Because this future is brought to us by media-savvy buzzword-spewing food professionals in the 21st century, they insist on the virtue of local food. As we know because the guy selling chard at the farmers’ market told us, local food requires less energy for transportation and storage. This will be very important because you’re going to need that all that energy to power the fancy ovens, dehydrators, centrifuges, and sous vide machines required to make modern cuisine. If only someone could discover a way to generate abundant energy from hype.

The other kind of bad food engineering is genetic engineering, which produces the dreaded GMOs (genetically modified organisms).  Again, these are 21st century food professionals, so they will tell you that using technology and chemicals to increase crop yields and decrease pesticide use is evil. The best use of technology and chemicals is to make everyday food into balls! Because it’s food and it’s also BALLSAnd who doesn’t need that? Also, did you know that genetically modified food causes autism? We know this because both have become more prevalent in the same period. This is also how we know that iPhones cause Miley Cyrus. I’ve noticed a lot of professional chefs have formed their own Bourdainian creation myth in which they were complete failures academically and – aside from culinary school – lack any further higher education, where they might have learned the difference between correlation and causation.

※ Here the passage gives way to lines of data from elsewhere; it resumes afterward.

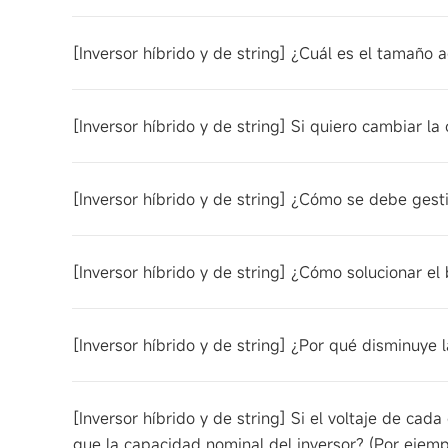
[Inversor híbrido y de string] ¿Cuál es el tamaño
[Inversor híbrido y de string] Si quiero cambiar 
[Inversor híbrido y de string] ¿Cómo se debe gesti
[Inversor híbrido y de string] ¿Cómo solucionar el b
[Inversor híbrido y de string] ¿Por qué disminuye
[Inversor híbrido y de string] Si el voltaje de ca
que la capacidad nominal del inversor? (Por ejem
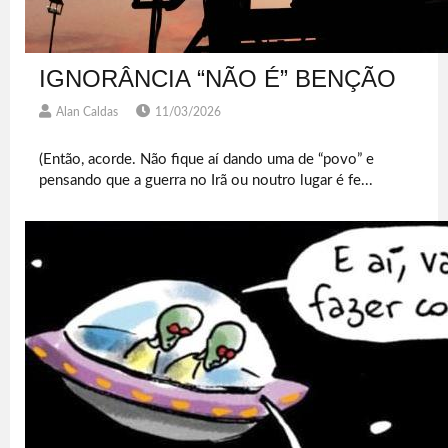
IGNORÂNCIA “NÃO É” BENÇÃO
Alan Caldas
11/03/2026
(Então, acorde. Não fique aí dando uma de “povo” e
pensando que a guerra no Irã ou noutro lugar é fe...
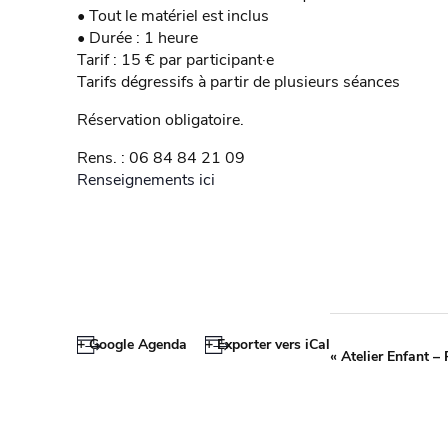
• Tout le matériel est inclus
• Durée : 1 heure
Tarif : 15 € par participant·e
Tarifs dégressifs à partir de plusieurs séances
Réservation obligatoire.
Rens. : 06 84 84 21 09
Renseignements ici
+ Google Agenda
+ Exporter vers iCal
«
Atelier Enfant – 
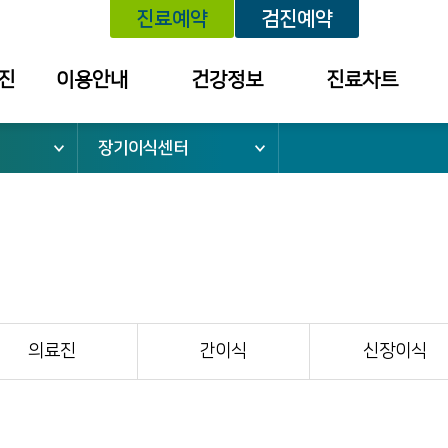
진료예약
검진예약
진
이용안내
건강정보
진료차트
장기이식센터
위치안내
건강정보
예약내역
외래진료안내
학술대회 /
진료내역
건강강좌 안내
건강검진안내
외래약 처방내역
입퇴원안내
검진 결과 내역
응급진료안내
소
건강보험안내
의료진
간이식
신장이식
병문안안내
증명서 발급
안내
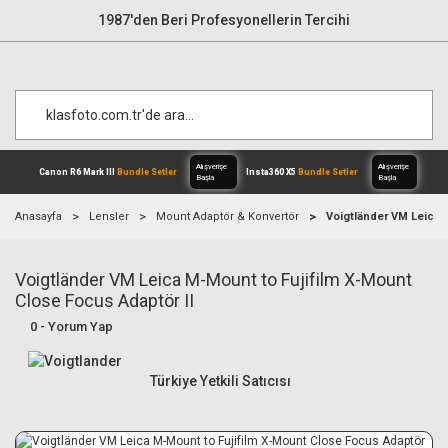
1987'den Beri Profesyonellerin Tercihi
Anasayfa
Lensler
Mount Adaptör & Konvertör
Voigtländer VM Leica 
Voigtländer VM Leica M-Mount to Fujifilm X-Mount
Alışverişe
Canon R6 Mark III
Bundle Setler
Inst
Başla
Close Focus Adaptör II
0 - Yorum Yap
Türkiye Yetkili Satıcısı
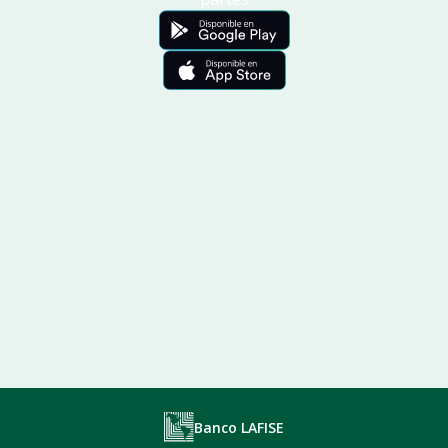
Banco LAFISE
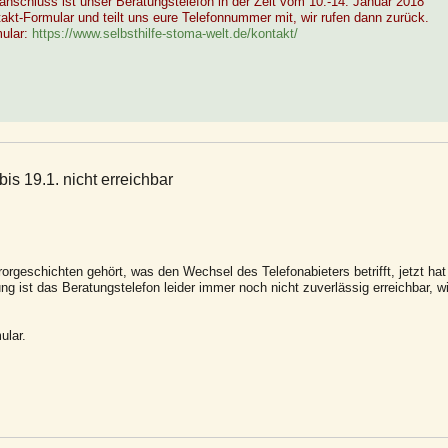
anschluss ist unser Beratungstelefon in der Zeit vom 10.-14. Januar 2018
ntakt-Formular und teilt uns eure Telefonnummer mit, wir rufen dann zurück.
mular:
https://www.selbsthilfe-stoma-welt.de/kontakt/
is 19.1. nicht erreichbar
rorgeschichten gehört, was den Wechsel des Telefonabieters betrifft, jetzt hat
g ist das Beratungstelefon leider immer noch nicht zuverlässig erreichbar, wi
ular.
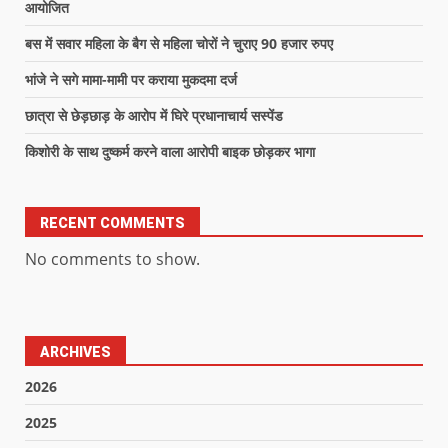
आयोजित
बस में सवार महिला के बैग से महिला चोरों ने चुराए 90 हजार रुपए
भांजे ने सगे मामा-मामी पर कराया मुकदमा दर्ज
छात्रा से छेड़छाड़ के आरोप में घिरे प्रधानाचार्य सस्पेंड
किशोरी के साथ दुष्कर्म करने वाला आरोपी बाइक छोड़कर भागा
RECENT COMMENTS
No comments to show.
ARCHIVES
2026
2025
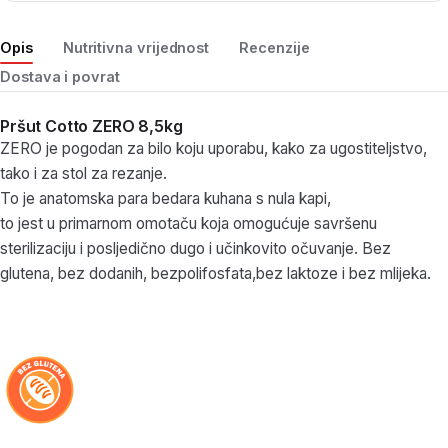
Opis
Nutritivna vrijednost
Recenzije
Dostava i povrat
Pršut Cotto ZERO 8,5kg
ZERO je pogodan za bilo koju uporabu, kako za ugostiteljstvo,
tako i za stol za rezanje.
To je anatomska para bedara kuhana s nula kapi,
to jest u primarnom omotaču koja omogućuje savršenu
sterilizaciju i posljedično dugo i učinkovito očuvanje. Bez
glutena, bez dodanih, bezpolifosfata,bez laktoze i bez mlijeka.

So here we are in the early 21st century, trying to steer ourselves and our kids away from highly processed food while the emissaries of the year 2050 gleefully tell us that tomorrow’s food will make Cheetos look as wholesome as rolled oats. Is high fructose corn syrup going to come back into vogue? Why wouldn’t it? Food wizards took a common and abundant food, processed the bejeezus out of it and made it sweet. It doesn’t taste like you expect corn to taste, and it certainly doesn’t look like you expect it to. They made corn sweet and CLEAR!  How has no one sold Karo shots to credulous foodies for twelve bucks a pop? In the future, I’m going to be a millionaire. Of course, thanks to inflation and Obama, that million will be worth twelve bucks, and I’ll have to give six of it to lazy poor people.

I hate the future.

Or I thought I did. Because I also learned that in the future, this will not happen: you will not tell people that you cook dinner for your kids every night, or baked a few dozen cookies for a fundraiser, or maintain a small garden and have them say “oh, who has the time for that?” I learned that thanks to advances in hydroponics and artificial lighting, in the future we will (1)have our own small room dedicated to growing fresh greens, (2)have kitchens equipped with hydrators and dehydrators and powders and potions to make things taste like other things and look like modern sculpture and, (3) we will evolve venom sacs in our mouths. Ok, I made up #3. But it seems no less likely than the majority of Americans changing their hatred of procuring and preparing their own food, something no one in the modern cuisine crowd seems to have noticed.

When they do, they’ll have to figure out a way to bring all of this highly processed carefully engineered food to us in plastic pouches and boxes available at the grocery store. Better yet, maybe we’ll see a future where you can drive your car up to a window and have someone hand you a miracle of food engineering that vaguely resembles ethnic cuisine and contains a fairly convincing replica of meat. One could then take that food home, share it with their family, and provide them with a fairly convincing replica of health.

I can’t wait for the future to get here.